Work to complete:
What you give back from the listing below should be an exact copy of the lines from the one with "Rise and shine, BroadwayWorld! It is" down to the one with "natural inclination for making", and it should contain no pictures.

Data supplied:
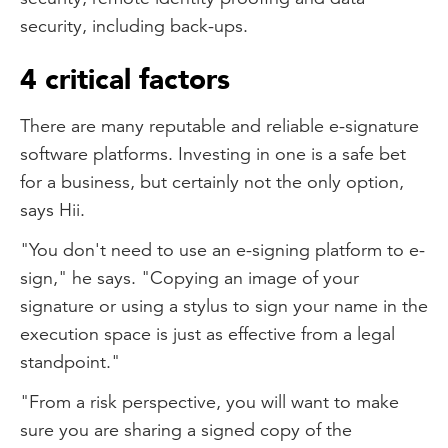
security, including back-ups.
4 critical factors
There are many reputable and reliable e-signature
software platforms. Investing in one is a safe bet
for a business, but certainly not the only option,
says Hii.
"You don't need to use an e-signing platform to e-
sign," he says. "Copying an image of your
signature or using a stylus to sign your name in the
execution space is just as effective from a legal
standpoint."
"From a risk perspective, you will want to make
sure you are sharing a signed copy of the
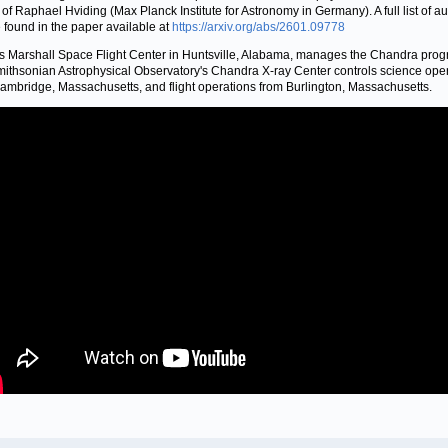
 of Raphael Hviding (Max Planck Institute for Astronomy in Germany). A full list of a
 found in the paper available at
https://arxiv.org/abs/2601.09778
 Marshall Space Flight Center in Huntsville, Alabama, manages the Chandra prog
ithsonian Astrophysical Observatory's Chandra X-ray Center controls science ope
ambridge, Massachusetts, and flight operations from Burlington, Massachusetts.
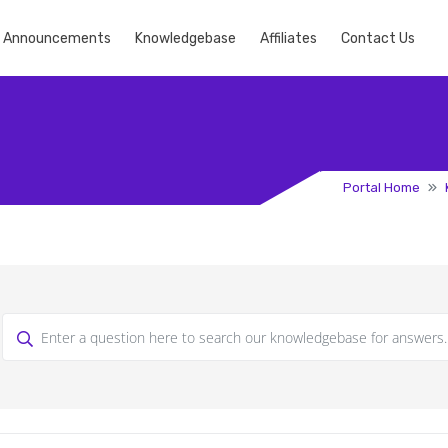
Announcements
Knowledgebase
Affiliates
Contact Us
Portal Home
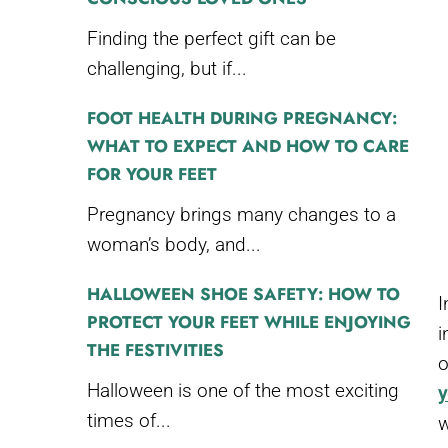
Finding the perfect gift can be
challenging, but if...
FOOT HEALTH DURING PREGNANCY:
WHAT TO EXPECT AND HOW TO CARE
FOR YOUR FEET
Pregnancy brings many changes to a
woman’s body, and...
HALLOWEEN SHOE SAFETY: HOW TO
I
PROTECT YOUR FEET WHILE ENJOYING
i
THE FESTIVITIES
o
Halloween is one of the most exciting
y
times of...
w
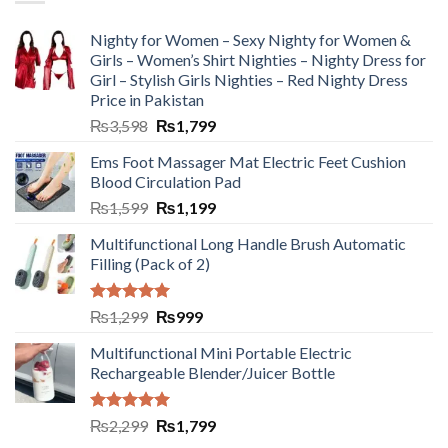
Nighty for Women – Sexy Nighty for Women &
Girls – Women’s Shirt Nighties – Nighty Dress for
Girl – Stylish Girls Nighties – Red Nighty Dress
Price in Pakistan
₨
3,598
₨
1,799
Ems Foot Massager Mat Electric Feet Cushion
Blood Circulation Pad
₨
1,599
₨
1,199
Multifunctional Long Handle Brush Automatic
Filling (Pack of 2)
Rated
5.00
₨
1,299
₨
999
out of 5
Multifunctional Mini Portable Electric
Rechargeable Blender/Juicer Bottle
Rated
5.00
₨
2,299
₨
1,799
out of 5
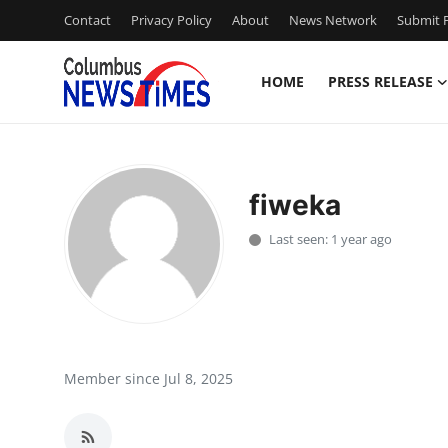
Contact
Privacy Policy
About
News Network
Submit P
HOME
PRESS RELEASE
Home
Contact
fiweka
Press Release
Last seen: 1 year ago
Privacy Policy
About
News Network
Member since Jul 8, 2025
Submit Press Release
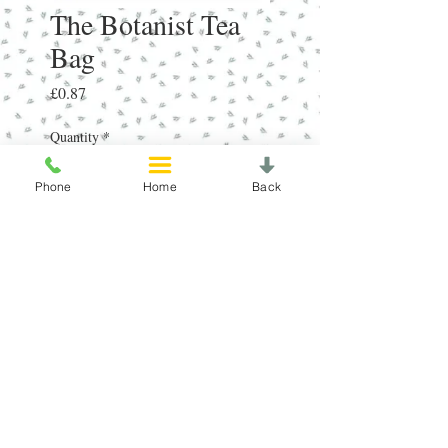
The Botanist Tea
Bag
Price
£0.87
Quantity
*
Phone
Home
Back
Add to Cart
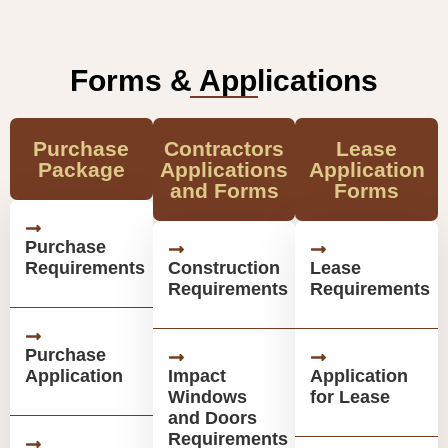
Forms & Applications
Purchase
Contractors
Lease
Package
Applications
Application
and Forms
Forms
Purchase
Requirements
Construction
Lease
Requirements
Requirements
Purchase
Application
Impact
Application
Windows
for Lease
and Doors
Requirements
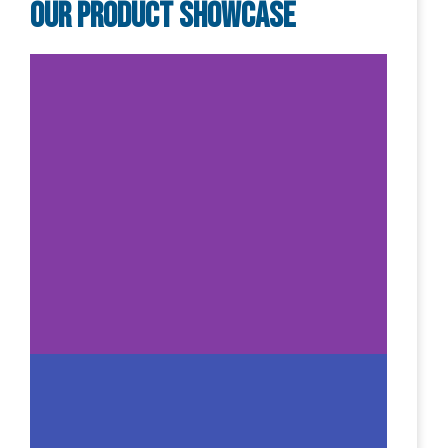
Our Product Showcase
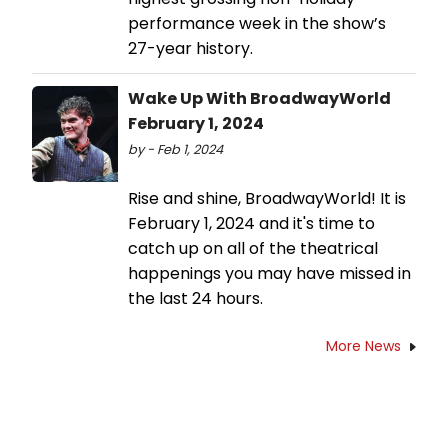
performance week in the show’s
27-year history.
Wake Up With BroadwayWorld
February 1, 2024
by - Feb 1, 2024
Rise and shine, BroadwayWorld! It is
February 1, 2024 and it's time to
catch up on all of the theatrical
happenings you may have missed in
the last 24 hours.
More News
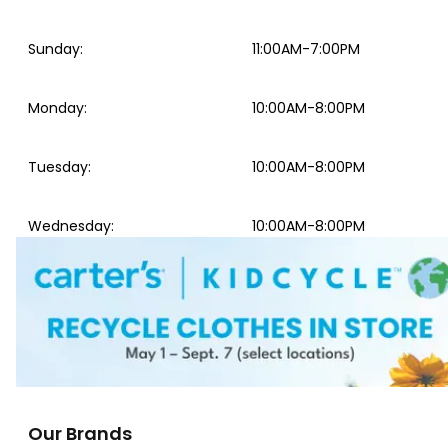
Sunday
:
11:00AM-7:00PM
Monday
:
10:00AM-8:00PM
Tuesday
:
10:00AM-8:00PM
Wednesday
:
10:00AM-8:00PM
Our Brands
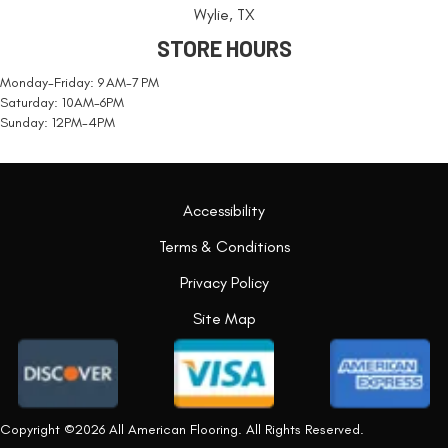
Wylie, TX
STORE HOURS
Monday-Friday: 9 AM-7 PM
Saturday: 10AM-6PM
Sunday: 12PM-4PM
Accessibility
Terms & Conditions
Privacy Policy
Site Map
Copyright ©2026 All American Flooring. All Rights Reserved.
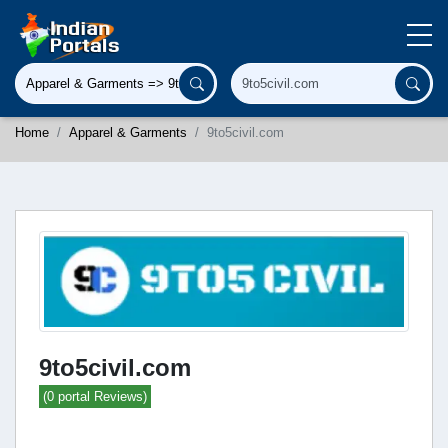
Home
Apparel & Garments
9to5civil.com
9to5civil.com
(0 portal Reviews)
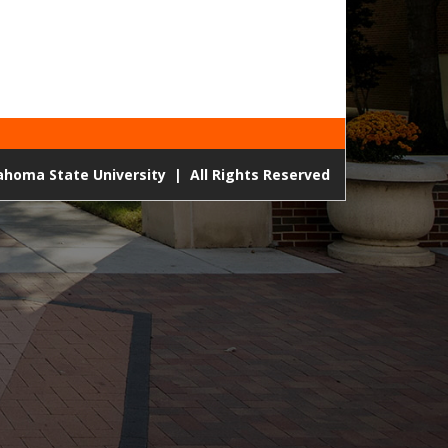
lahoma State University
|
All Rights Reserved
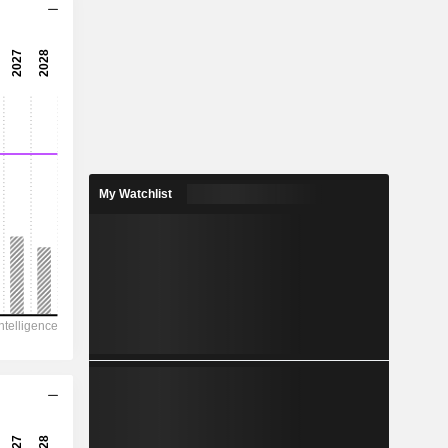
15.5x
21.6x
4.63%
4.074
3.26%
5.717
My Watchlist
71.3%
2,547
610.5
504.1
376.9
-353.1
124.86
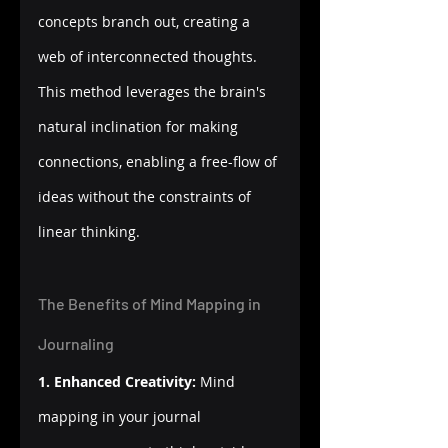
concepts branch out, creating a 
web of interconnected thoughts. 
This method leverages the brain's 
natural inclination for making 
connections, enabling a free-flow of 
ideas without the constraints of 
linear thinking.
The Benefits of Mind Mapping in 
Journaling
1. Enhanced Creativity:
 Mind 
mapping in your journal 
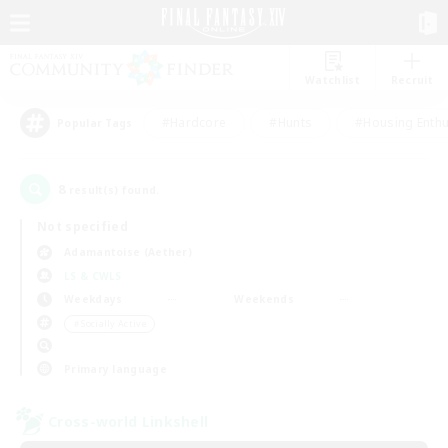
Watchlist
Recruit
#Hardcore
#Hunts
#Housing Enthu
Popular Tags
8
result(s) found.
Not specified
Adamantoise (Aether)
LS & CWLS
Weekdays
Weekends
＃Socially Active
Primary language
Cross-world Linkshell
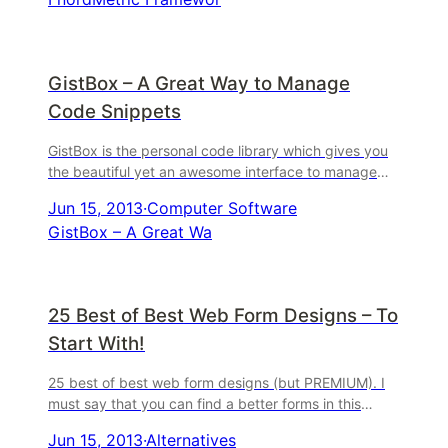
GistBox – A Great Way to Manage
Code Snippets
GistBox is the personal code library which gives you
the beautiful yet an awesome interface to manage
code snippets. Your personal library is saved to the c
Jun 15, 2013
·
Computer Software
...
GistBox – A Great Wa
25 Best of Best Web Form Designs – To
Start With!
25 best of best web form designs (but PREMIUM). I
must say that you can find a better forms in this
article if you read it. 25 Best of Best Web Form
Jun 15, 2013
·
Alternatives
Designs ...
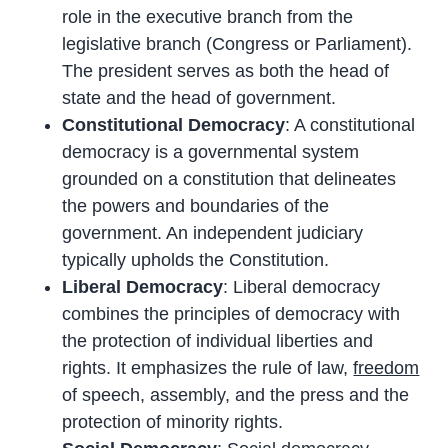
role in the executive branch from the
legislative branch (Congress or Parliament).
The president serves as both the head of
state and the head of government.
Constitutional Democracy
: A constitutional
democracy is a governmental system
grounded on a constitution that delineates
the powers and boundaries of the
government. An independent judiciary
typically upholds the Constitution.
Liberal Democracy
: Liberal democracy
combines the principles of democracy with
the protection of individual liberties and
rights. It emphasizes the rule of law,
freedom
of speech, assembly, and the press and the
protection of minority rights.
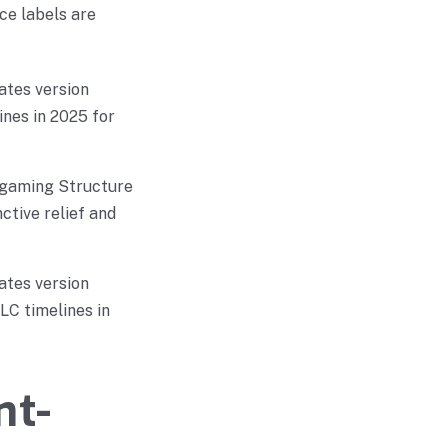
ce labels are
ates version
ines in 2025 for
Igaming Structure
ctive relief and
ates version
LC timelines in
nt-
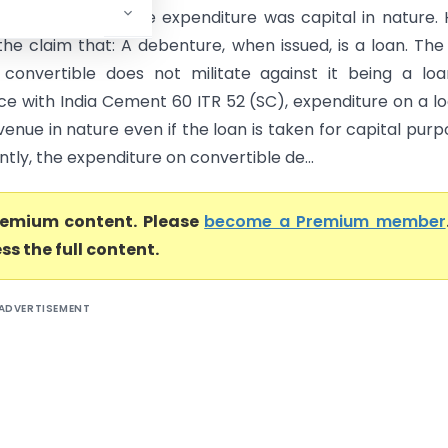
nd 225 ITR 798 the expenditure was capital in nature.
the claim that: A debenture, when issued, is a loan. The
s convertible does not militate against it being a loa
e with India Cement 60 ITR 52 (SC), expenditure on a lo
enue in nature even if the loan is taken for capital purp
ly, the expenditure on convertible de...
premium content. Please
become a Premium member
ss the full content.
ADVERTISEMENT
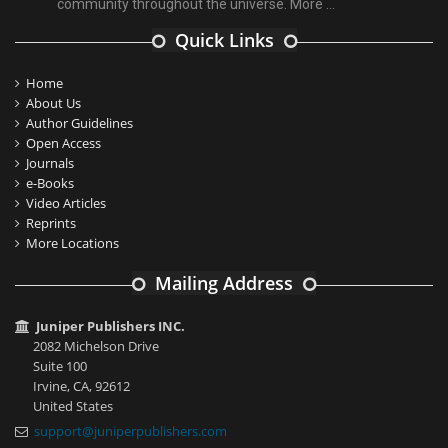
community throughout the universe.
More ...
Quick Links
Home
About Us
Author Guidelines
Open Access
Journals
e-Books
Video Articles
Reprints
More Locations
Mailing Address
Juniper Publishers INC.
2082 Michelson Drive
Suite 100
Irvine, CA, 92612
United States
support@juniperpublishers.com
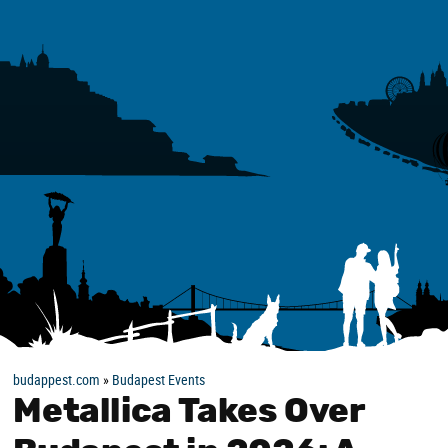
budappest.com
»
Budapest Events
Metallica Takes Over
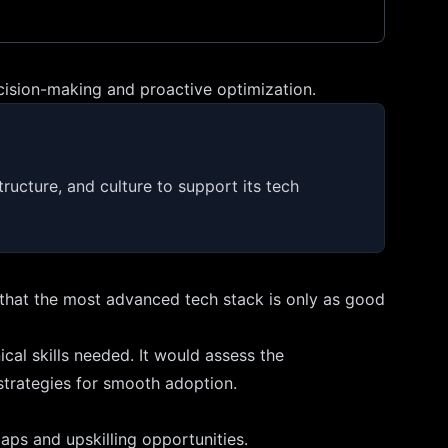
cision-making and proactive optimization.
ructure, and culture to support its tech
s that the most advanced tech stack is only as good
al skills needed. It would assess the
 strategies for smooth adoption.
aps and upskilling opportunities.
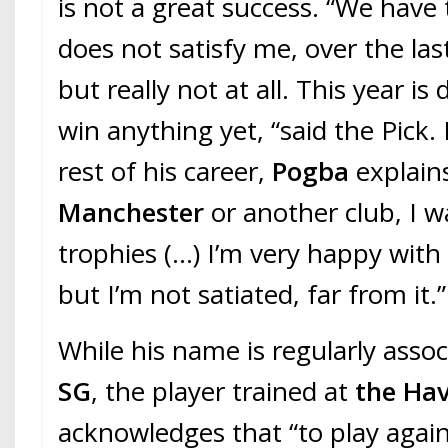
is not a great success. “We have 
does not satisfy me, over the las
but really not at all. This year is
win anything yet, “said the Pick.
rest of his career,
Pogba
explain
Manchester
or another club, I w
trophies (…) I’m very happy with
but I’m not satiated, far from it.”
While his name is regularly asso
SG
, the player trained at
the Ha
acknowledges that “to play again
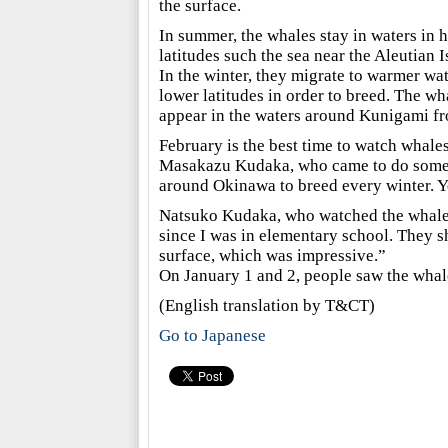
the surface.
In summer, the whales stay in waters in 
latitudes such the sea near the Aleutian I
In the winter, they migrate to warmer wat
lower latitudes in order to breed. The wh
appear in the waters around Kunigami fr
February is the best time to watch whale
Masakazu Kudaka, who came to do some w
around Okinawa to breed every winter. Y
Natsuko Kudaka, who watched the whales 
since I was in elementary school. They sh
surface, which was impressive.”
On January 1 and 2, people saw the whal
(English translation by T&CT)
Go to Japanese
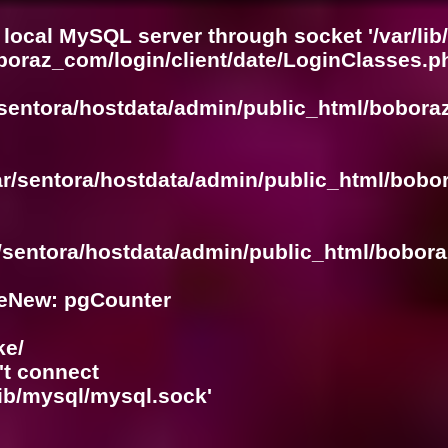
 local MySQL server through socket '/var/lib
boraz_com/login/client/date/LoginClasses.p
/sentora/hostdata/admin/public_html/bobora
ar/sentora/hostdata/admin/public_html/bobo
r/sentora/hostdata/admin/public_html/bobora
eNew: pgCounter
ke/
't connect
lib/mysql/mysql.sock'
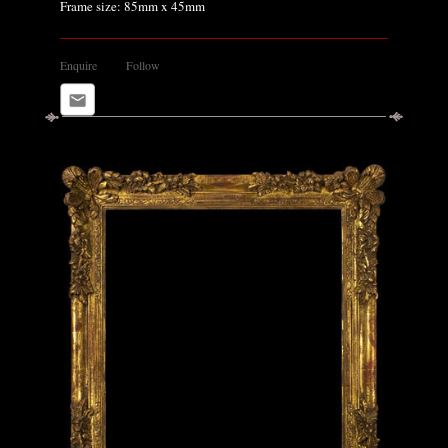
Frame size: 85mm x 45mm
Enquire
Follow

Result:
Rise and shine, BroadwayWorld! It is
February 1, 2024 and it's time to
catch up on all of the theatrical
happenings you may have missed in
the last 24 hours.
More News
Sunday
:
11:00AM-7:00PM
Monday
:
10:00AM-8:00PM
Tuesday
:
10:00AM-8:00PM
Wednesday
:
10:00AM-8:00PM
Our Brands
Wylie, TX
STORE HOURS
Monday-Friday: 9 AM-7 PM
Saturday: 10AM-6PM
Sunday: 12PM-4PM
Accessibility
Terms & Conditions
Privacy Policy
Site Map
Copyright ©2026 All American Flooring. All Rights Reserved.
Home
Apparel & Garments
9to5civil.com
9to5civil.com
(0 portal Reviews)
lahoma State University
|
All Rights Reserved
15.5x
21.6x
4.63%
4.074
3.26%
5.717
My Watchlist
71.3%
2,547
610.5
504.1
376.9
-353.1
124.86
concepts branch out, creating a 
web of interconnected thoughts. 
This method leverages the brain's 
natural inclination for making 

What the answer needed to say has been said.